Gillard stared over the edge. But Zayan wasn’t on the terrace on the floor below. It was at least twenty feet down, and there was a fifteen-foot void to cross to get there. He turned back to Tunnicliffe. ‘He’s not there.’ Then he looked again. There were all-weather cushions on the other balcony, and in the middle of one, a series of dirty, newly-wet footprints.
‘Fuck, that’s his own flat.’ Gillard grabbed the big cop’s radio, and called the rest of the team. ‘Get into the tenth floor flat, I want someone on the ground floor too. Don’t let him get away.’

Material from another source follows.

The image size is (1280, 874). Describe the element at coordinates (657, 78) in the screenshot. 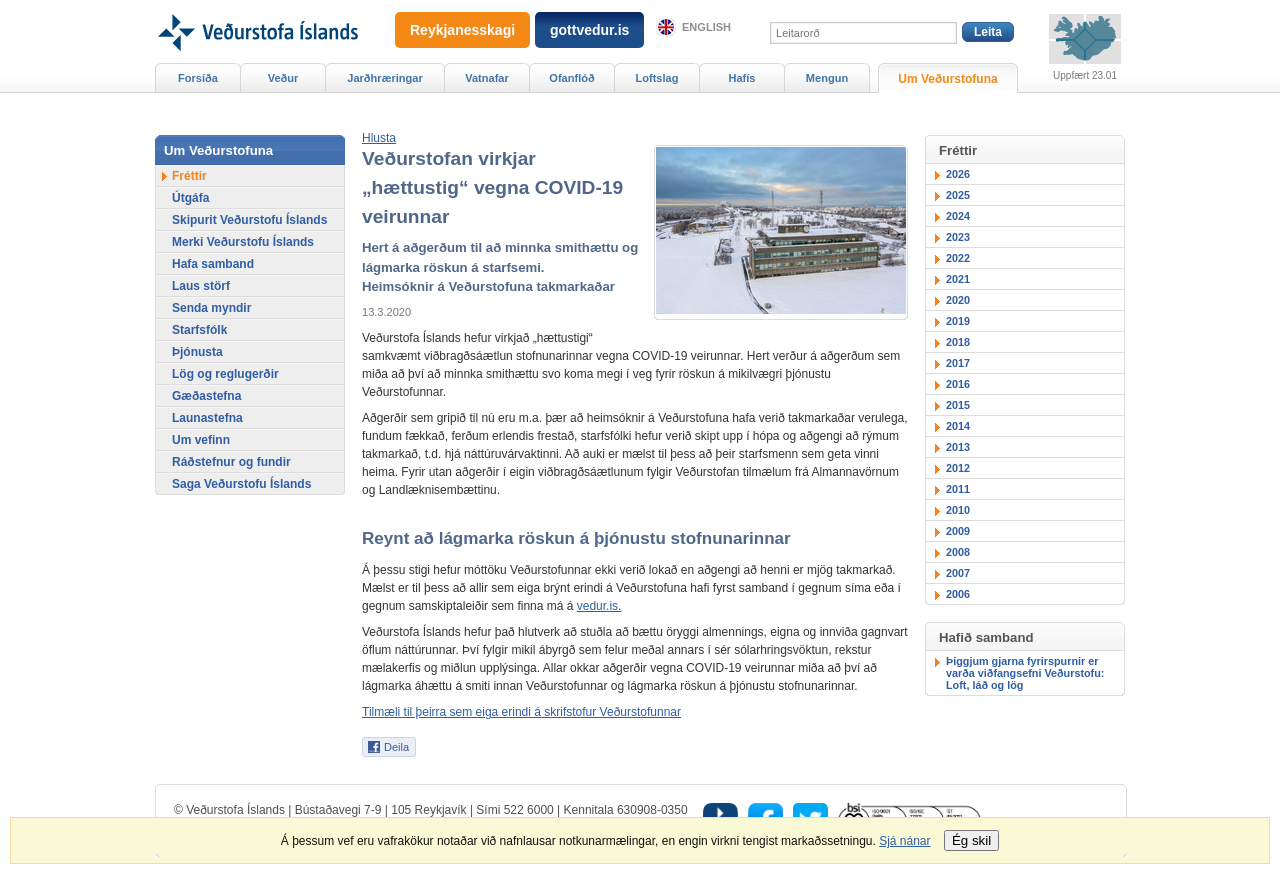 I see `Loftslag` at that location.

There was a crackle of static, then an acknowledgement.
Before Gillard had finished, Harry Roy burst out onto the balcony. ‘Zayan?’ He was still in a dressing gown, still with toothpaste smeared down his chin.
‘He jumped,’ said Tunnicliffe, inclining his head towards the parapet.
Harry let out an anguished shriek and rushed to the guardrail. Gillard grabbed him by the shoulders and said: ‘It’s all right, he landed on his own balcony. He’s inside his own flat.’ He wished he knew that for a fact.
There was a noise across and below from the other balcony, and a cop in a stab vest burst out, looking confused.